(RECORD EXTRACTS begins)

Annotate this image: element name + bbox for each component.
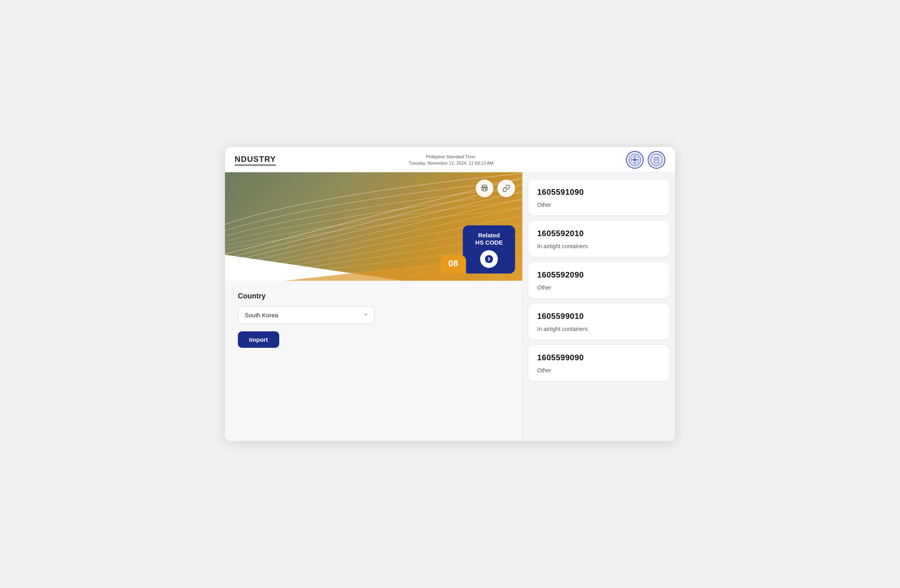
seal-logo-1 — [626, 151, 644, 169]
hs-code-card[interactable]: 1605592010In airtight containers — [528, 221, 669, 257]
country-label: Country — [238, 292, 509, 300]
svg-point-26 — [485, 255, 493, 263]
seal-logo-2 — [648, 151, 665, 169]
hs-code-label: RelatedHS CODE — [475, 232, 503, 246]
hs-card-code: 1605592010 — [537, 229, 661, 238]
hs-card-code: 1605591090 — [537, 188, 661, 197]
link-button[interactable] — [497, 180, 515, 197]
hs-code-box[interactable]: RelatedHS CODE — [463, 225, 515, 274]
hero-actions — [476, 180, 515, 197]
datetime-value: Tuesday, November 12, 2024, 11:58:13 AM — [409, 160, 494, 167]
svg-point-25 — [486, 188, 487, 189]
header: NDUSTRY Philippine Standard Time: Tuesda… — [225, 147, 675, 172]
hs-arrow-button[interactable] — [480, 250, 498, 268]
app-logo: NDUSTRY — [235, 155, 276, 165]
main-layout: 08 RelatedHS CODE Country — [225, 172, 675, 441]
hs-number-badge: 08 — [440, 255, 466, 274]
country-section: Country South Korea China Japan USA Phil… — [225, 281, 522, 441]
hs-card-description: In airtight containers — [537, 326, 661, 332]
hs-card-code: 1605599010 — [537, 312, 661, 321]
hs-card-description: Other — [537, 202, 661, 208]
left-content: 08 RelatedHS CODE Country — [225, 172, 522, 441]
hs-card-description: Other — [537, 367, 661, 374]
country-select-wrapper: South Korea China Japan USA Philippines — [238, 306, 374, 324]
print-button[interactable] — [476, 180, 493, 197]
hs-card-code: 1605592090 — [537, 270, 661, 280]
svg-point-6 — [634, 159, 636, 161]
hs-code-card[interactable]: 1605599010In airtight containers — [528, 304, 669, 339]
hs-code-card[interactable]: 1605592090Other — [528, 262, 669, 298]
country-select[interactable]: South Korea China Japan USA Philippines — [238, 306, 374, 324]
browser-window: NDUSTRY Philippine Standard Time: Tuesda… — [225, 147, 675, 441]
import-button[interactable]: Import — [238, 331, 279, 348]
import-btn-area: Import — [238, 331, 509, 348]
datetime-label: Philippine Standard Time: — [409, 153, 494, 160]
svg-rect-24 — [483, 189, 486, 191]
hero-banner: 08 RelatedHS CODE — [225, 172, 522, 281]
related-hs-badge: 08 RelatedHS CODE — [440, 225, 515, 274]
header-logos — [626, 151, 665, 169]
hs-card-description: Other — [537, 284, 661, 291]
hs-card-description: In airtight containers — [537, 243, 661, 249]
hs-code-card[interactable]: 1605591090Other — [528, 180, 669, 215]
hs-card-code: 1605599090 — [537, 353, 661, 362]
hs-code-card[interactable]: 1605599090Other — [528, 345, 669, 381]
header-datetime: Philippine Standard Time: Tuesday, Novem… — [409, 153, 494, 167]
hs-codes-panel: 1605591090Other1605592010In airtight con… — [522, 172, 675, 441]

(RECORD EXTRACTS ends)

__TASK DETAILS__
Search the listing above for "Tuesday" and copy every line that holds it.

__RESPONSE TO THE EXERCISE__
datetime-value: Tuesday, November 12, 2024, 11:58:13 AM — [409, 160, 494, 167]
header-datetime: Philippine Standard Time: Tuesday, Novem… — [409, 153, 494, 167]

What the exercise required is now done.